Les autorités mauritaniennes devraient annuler la condamnation à mort du blogueur mauritanienMohamed Cheikh Ould Mkhaitir et abandonner toutes les accusations portées à son encontre en violation de la liberté d'expression, a déclaré Human Rights Watch aujourd'hui.
La Cour d'appel de Nouadhibou doit réexaminer l'affaire le 8 novembre 2017. Les procureurs ont engagé des poursuites pour apostasie contre Mkhaitir après la publication en ligne, en janvier 2014, d'un article qui dénonçait l'usage de la religion pour légitimer la discrimination ethnique et de caste en Mauritanie.
En janvier, après trois ans de procédure judiciaire, la Cour suprême de Mauritanie a cassé une décision de la Cour d'appel qui confirmait la condamnation à mort du blogueur, et a renvoyé l'affaire devant un nouveau collège de magistrats pour qu’elle soit réexaminée.
« La Mauritanie ne devrait accuser personne d’“apostasie”, et encore moins condamner un blogueur à mort pour une accusation aussi absurde basée sur un article qu'il a écrit », a déclaré Sarah Leah Whitson, directrice de la division Moyen-Orient et Afrique du Nord. « C'est une bonne chose que la Cour d'appel réexamine cette affaire, mais Mkhaitir n'aurait initialement jamais dû être accusé. »
Lors d’une réunion à Nouakchott le 19 octobre, Human Rights Watch a fait part au ministre de la Justice Brahim Ould Daddah de ses inquiétudes au sujet des poursuites contre Mohamed Cheikh Ould Mkhaitir, de la longueur de la procédure à son encontre et du caractère extrême de sa condamnation pour un simple délit d’expression. « Mkhaitir est en droit de recevoir un procès équitable qui respecte nos engagements internationaux », a déclaré le ministre à Human Rights Watch. «J’espère qu’il sera jugé d’ici la fin de l’année. »
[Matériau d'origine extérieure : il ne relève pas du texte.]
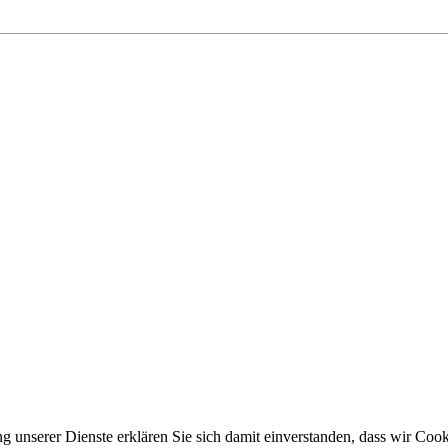
ung unserer Dienste erklären Sie sich damit einverstanden, dass wir Co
Cela fait presque quatre ans que les autorités mauritaniennes ont arrêté Mkhaitir après que le site d’information mauritanien Aqlame a publié son article sur la marginalisation de certains groupes en Mauritanie. Il a passé 12 mois en détention préventive et un tribunal l’a condamné à mort en décembre 2014 pour avoir « parlé avec légèreté » du Prophète, et pour hérésie.
En 2016, la Cour d’appel de Nouadhibou a réduit les chefs d’accusation qui pesaient contre lui d’« apostasie » (« zendagha ») à « mécréance » (« ridda »), tout en maintenant la peine de mort. La défense a introduit un pourvoi en cassation devant la Cour suprême de Mauritanie, qui a cassé la décision du tribunal le 31 janvier 2017, et renvoyé l’affaire devant un nouveau panel de juges du même tribunal pour une nouvelle audience.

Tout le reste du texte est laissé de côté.